On The CopyLeft Of DTDs
"Writing a DTD is a challenge in itself (my company had never tried to go to the Web before, and never heard of XML until my project). To make the system work, we should then write software to adapt our supplier's data model to ours: for n suppliers we would need 2(n-1) correspondences (import and export) from their data model to ours which gets to be expensive on a large scale. Having a common model would help, especially for small companies not on the Web yet (those which rely only on paper data sheets for instance). My opinion, as there is no standard on our industry like RosettaNet, is that we could speed up things, and avoid babelization of XML tags by releasing our model with a Copylefted licence, lowering the cost and hassle for others on our market to build electronic publishing tools. Of course, there is a lot of money invested in our DTD, so what if competitors try to steal it?
Would the Copyleft of our DTD be a good idea?"
Are you a moron? The whole question is about definition -- contrary to the popular belief XML is not a unified standard for representation of a structured data, it's an umbrella standard for different kinds of data representation formats. And to use any of those XML-based formats one needs:
XML was and is criticized for the lack of means to convert the second into a code that can be automatically included in the first and used to create programs that operate with the data according to its semantics -- all DTD is good for is to automatically determine if certain input is indeed compliant with it (what is called "validation", even though it never guarantees that data is valid or consistent from the application or data model point of view), and for human to read the description and write a code to process the data.
While XML still sucks because no such connection between formats amd semantics can be established, the original question was about publishing first (and hopefully the second), so others will be able to write applications that use the same format. DTD can apply to either XML or SGML, but in this case there isn't much difference between them in the results for the programmer, as he will end up doing all the job after some simple parser deserialized the data.
Contrary to the popular belief, there indeed is no God.
A DTD is supposed to standardize data formatting, isn't it? Think less "copyleft" and more "standardized". This is one situation where the Artistic license makes sense, because it requires non standard versions to be labeled as such.
The Artistic license is so vague though, you might want to have your legal department draft something based on the BSD license, with a clause that hacked versions would have to be relicensed under a different name. That would give developers maximum freedom without compromising the standard. In other words, they could steal your code but they couldn't steal your brand name; similar to RedHat.
A GPL'd DTD would compel other developers to release refinements, but it would do nothing to protect your brand. Brand theft would be far more damaging than code theft.
For all intensive purposes, "whom" is no longer a word. That begs the question, "who cares"?
If you are working on a new project use XML Schema rather than DTDs. DTDs are a hangover from the days of SGML and do not allow you much control on the content of your documents.
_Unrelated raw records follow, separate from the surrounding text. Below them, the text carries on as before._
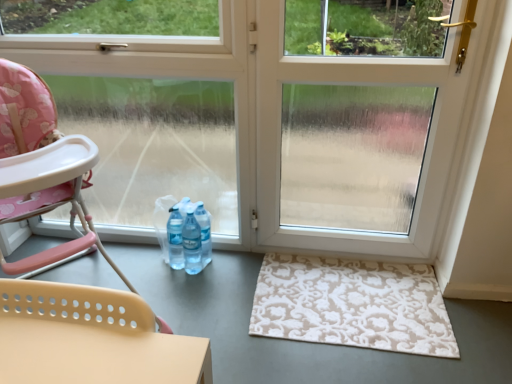 Question: Is beige floral rug at lower right surrounded by pink fabric highchair at left?

Choices:
 (A) no
 (B) yes

Answer: (A)

Question: Is pink fabric highchair at left to the right of beige floral rug at lower right from the viewer's perspective?

Choices:
 (A) no
 (B) yes

Answer: (A)

Question: Is pink fabric highchair at left wider than beige floral rug at lower right?

Choices:
 (A) yes
 (B) no

Answer: (A)

Question: From the image's perspective, is pink fabric highchair at left on top of beige floral rug at lower right?

Choices:
 (A) yes
 (B) no

Answer: (A)

Question: Does pink fabric highchair at left have a larger size compared to beige floral rug at lower right?

Choices:
 (A) no
 (B) yes

Answer: (B)

Question: Does pink fabric highchair at left lie behind beige floral rug at lower right?

Choices:
 (A) no
 (B) yes

Answer: (A)

Question: From a real-world perspective, is beige floral rug at lower right located higher than transparent plastic screen door at center?

Choices:
 (A) no
 (B) yes

Answer: (A)

Question: Is beige floral rug at lower right located outside transparent plastic screen door at center?

Choices:
 (A) yes
 (B) no

Answer: (A)

Question: Is beige floral rug at lower right wider than transparent plastic screen door at center?

Choices:
 (A) no
 (B) yes

Answer: (B)

Question: Is beige floral rug at lower right thinner than transparent plastic screen door at center?

Choices:
 (A) yes
 (B) no

Answer: (B)

Question: Are beige floral rug at lower right and transparent plastic screen door at center making contact?

Choices:
 (A) no
 (B) yes

Answer: (A)

Question: Does beige floral rug at lower right appear on the left side of transparent plastic screen door at center?

Choices:
 (A) yes
 (B) no

Answer: (A)

Question: Could you tell me if pink fabric highchair at left is facing transparent plastic screen door at center?

Choices:
 (A) yes
 (B) no

Answer: (B) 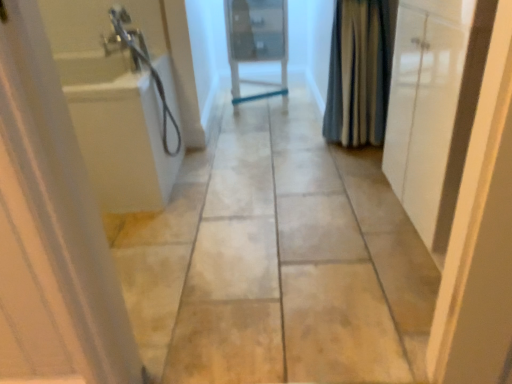 Question: Could you tell me if white glossy door at left, which is the first door in left-to-right order, is turned towards white glossy door at center, placed as the second door when sorted from right to left?

Choices:
 (A) yes
 (B) no

Answer: (B)

Question: From the image's perspective, would you say white glossy door at left, which is the first door in left-to-right order, is positioned over white glossy door at center, the 1th door from the back?

Choices:
 (A) no
 (B) yes

Answer: (A)

Question: From the image's perspective, does white glossy door at left, marked as the 3th door in a back-to-front arrangement, appear lower than white glossy door at center, the second door from the left?

Choices:
 (A) no
 (B) yes

Answer: (B)

Question: Considering the relative positions of white glossy door at left, marked as the 3th door in a back-to-front arrangement, and white glossy door at center, the 1th door from the back, in the image provided, is white glossy door at left, marked as the 3th door in a back-to-front arrangement, to the left of white glossy door at center, the 1th door from the back, from the viewer's perspective?

Choices:
 (A) yes
 (B) no

Answer: (A)

Question: From a real-world perspective, does white glossy door at left, which ranks as the 3th door in right-to-left order, stand above white glossy door at center, placed as the second door when sorted from right to left?

Choices:
 (A) yes
 (B) no

Answer: (A)

Question: Would you say beige tile floor at center is to the left or to the right of white glossy door at center, the 1th door from the back, in the picture?

Choices:
 (A) right
 (B) left

Answer: (B)

Question: Choose the correct answer: Is beige tile floor at center inside white glossy door at center, the third door when ordered from front to back, or outside it?

Choices:
 (A) outside
 (B) inside

Answer: (A)

Question: Considering their positions, is beige tile floor at center located in front of or behind white glossy door at center, the second door from the left?

Choices:
 (A) front
 (B) behind

Answer: (A)

Question: Considering the positions of beige tile floor at center and white glossy door at center, the third door when ordered from front to back, in the image, is beige tile floor at center wider or thinner than white glossy door at center, the third door when ordered from front to back,?

Choices:
 (A) wide
 (B) thin

Answer: (A)

Question: Is white glossy cabinet at right, which is the 1th door from right to left, in front of or behind blue striped fabric at right in the image?

Choices:
 (A) behind
 (B) front

Answer: (B)

Question: From a real-world perspective, is white glossy cabinet at right, marked as the second door in a front-to-back arrangement, above or below blue striped fabric at right?

Choices:
 (A) below
 (B) above

Answer: (A)

Question: Based on their sizes in the image, would you say white glossy cabinet at right, arranged as the second door when viewed from the back, is bigger or smaller than blue striped fabric at right?

Choices:
 (A) small
 (B) big

Answer: (B)

Question: From the image's perspective, is white glossy cabinet at right, arranged as the second door when viewed from the back, positioned above or below blue striped fabric at right?

Choices:
 (A) below
 (B) above

Answer: (A)

Question: Relative to white glossy door at left, which is counted as the first door, starting from the front, is blue striped fabric at right in front or behind?

Choices:
 (A) behind
 (B) front

Answer: (A)

Question: Considering the positions of blue striped fabric at right and white glossy door at left, which is counted as the first door, starting from the front, in the image, is blue striped fabric at right wider or thinner than white glossy door at left, which is counted as the first door, starting from the front,?

Choices:
 (A) wide
 (B) thin

Answer: (B)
If you use XML Schema then you can specify exactly the format and content of your fields and validate the document much more precisely than just PCDATA / CDATA permits.
Go and have a look at the W3C site before you commit yourself, it is an easy change at the start of a project but will be much harder later.
Description of XML schema can be found at http://www.w3.org/XML/Schema .
I've both used and written a number of DTD's and releasing one under the GPL would really make no sense. The GPL freely allows anyone to modify your code, which is the last thing you want with a DTD. Since a DTD is a formal specification, you need to keep control over it. Ideally, once defined, it should never be allowed to change. If people can modify it as they like, then it becomes useless, since your XML documents may not conform to the modified versions.
If I were you, I would use something very similar to the Docbook copyright notice:
Copyright 1992-2000 HaL Computer Systems, Inc.,
O'Reilly & Associates, Inc., ArborText, Inc., Fujitsu Software
Corporation, Norman Walsh, and the Organization for the Advancement
of Structured Information Standards (OASIS).
$Id: docbookx.dtd,v 1.12 2000/08/27 15:15:26 nwalsh Exp $
Permission to use, copy, modify and distribute the DocBook XML DTD
and its accompanying documentation for any purpose and without fee
is hereby granted in perpetuity, provided that the above copyright
notice and this paragraph appear in all copies. The copyright
holders make no representation about the suitability of the DTD for
any purpose. It is provided "as is" without expressed or implied
warranty.
If you modify the DocBook DTD in any way, except for declaring and
referencing additional sets of general entities and declaring
additional notations, label your DTD as a variant of DocBook.
HH
On the other hand, don't expect the copyleft to protect your DTD. If anyone wants to use the data format in a proprietary application, well, they might not be able to use your DTD directly, but they can clone it and the result would probably not be considered a derivative work.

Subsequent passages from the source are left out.